In one internal 2002 e-mail that the plaintiffs' lawyers submitted, executives of Janssen Pharmaceuticals - the Johnson & Johnson subsidiary that markets Risperdal - discuss Biederman's repeated proposals for the company to help fund a center on pediatric bipolar disorder at Massachusetts General. "The rationale of this center is to generate and disseminate data supporting the use of risperidone in this patient population," it says.

It wasn't until five years later, in 2007, that the Food and Drug Administration approved Risperdal for children with bipolar disorder.

Another document, the 2002 annual report of the center that was ultimately created and directed by Biederman, states that one of the center's "essential features" is its ability to conduct research that "will move forward the commercial goals of J&J" - Johnson & Johnson.
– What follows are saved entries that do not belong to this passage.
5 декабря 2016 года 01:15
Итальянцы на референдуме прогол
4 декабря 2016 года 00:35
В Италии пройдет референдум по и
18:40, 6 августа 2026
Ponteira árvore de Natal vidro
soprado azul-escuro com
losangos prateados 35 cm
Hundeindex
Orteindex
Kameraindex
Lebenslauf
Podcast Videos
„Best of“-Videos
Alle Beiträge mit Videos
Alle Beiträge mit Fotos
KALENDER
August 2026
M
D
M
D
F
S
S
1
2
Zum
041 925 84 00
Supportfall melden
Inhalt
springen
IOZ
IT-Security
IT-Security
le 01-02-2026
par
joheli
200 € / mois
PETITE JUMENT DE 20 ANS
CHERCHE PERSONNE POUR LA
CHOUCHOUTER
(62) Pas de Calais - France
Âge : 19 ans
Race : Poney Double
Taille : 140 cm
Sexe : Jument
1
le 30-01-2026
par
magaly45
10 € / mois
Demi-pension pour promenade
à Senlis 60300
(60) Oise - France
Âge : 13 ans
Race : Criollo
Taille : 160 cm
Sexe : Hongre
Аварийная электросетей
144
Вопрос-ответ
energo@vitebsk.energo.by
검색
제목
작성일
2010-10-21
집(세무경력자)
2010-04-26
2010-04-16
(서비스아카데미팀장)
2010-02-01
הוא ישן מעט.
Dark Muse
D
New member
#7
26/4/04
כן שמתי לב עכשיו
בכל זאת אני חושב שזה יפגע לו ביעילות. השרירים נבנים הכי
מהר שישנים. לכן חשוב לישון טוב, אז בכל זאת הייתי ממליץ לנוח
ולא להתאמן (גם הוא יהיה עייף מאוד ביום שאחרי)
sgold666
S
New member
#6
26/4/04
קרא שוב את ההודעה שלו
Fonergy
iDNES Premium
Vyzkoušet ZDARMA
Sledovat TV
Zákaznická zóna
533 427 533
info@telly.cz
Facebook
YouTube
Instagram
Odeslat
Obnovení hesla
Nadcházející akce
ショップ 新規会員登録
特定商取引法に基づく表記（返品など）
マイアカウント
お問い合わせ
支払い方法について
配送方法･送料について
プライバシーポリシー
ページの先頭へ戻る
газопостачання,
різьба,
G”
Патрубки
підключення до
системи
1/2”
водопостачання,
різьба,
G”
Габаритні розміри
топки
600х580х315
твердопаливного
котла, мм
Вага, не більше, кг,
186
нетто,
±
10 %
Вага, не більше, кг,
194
An e-mail from November of that year mentions at least $700,000 in Johnson & Johnson payments to the center.

Massachusetts General Hospital issued a statement yesterday saying that the center, the MGH-Johnson & Johnson Center for the Study of Pediatric Psychopathology, existed from 2002 to 2006 and gave many researchers "the infrastructure necessary to complete projects related to the psychiatric care of children in an efficient, expeditious, and integrated manner."

The hospital controlled the center's programs, it said, and, "The grant agreements stated that the center was for scientific and educational purposes only and not for purposes of promoting, directly or indirectly, the products of Johnson & Johnson and its affiliates."

The allegations in the Risperdal case "have raised significant questions and concerns about the implementation of those agreements," the statement said. "The MGH takes these allegations very seriously and intends to investigate these issues thoroughly."

Attempts to reach Biederman at his office were unsuccessful.

Some of the legal documents reflect the ticklish dealings that drug company employees had with Biederman.

In one 1999 e-mail, a Janssen employee seeking to make sure Biederman receives $3,000 that the company owes him writes frantically to his superiors: "Dr. Biederman is not someone to jerk around. He is a very powerful national figure in child psych and has a very short fuse."

Another document in the court case suggests that Janssen employees ghost-wrote a summary of a study, to be presented at a 2002 meeting of child psychiatrists, on which Biederman was to be listed as presenting author. They appeared to seek his help in making the results appear more positive for Risperdal. In a reply, he agreed to be named as author but it was not clear whether he provided the requested help.